Dylan also picked up on these writers' images — the hobo, the renegade poet, the radical intellectual — and their intellectual itineraries: None was tied down to any one place or set of circumstances, and neither would Dylan be. After the folk redemption came the rock revolution and a succession of styles and images.
At first fans were fascinated by the risks Dylan took, but they would only go so far with him. After he'd reflected and then inspired the anger and frustration of his generation with "Freewheelin' Bob Dylan," "The Times They Are a Changin' " and "Another Side of Bob Dylan," Dylan went electric at Newport and, abandoning the explicit political commentary that had endeared him to folk purists, was castigated by former fans who suddenly decided he was modern enough in substance, and refused him the corollary in style.
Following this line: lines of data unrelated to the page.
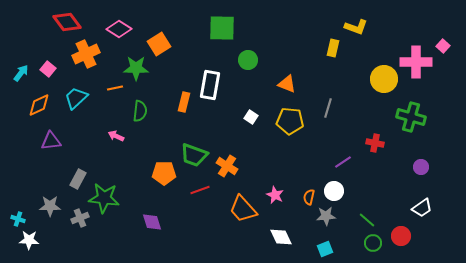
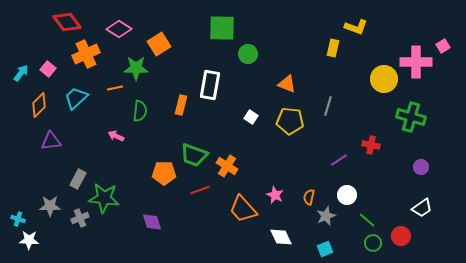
pink square at (443, 46): rotated 16 degrees clockwise
green circle at (248, 60): moved 6 px up
orange rectangle at (184, 102): moved 3 px left, 3 px down
orange diamond at (39, 105): rotated 20 degrees counterclockwise
gray line at (328, 108): moved 2 px up
red cross at (375, 143): moved 4 px left, 2 px down
purple line at (343, 162): moved 4 px left, 2 px up
white circle at (334, 191): moved 13 px right, 4 px down
gray star at (326, 216): rotated 18 degrees counterclockwise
Then, after Dylan's motorcycle accident in 1966, his new-found rock constituency felt abandoned when he unveiled the spare and understated "John Wesley Harding" and the country-ish "Nashville Skyline" at the time "Sgt. Pepper's Lonely Hearts Club Band" heralded the age of rock psychedelia.
The post-'60s albums have been wildly uneven — from 1975's brilliant, visceral "Blood on the Tracks" and 1989's return to form, "Oh Mercy," to others that seemed to lack direction, passion or purpose (though occasionally containing songs that ranked with Dylan's finest). In 1979, Dylan entered another controversial period as a born-again Christian, for a while refusing to perform his old classics in concert, another arena where he was sometimes brilliant, sometimes uncaring and unconvincing. It was as if testing loyalists was a crusade, not just a game. The fans usually took it personally, feeling betrayed, or disappointed, as if it wasn't kosher for Dylan to change.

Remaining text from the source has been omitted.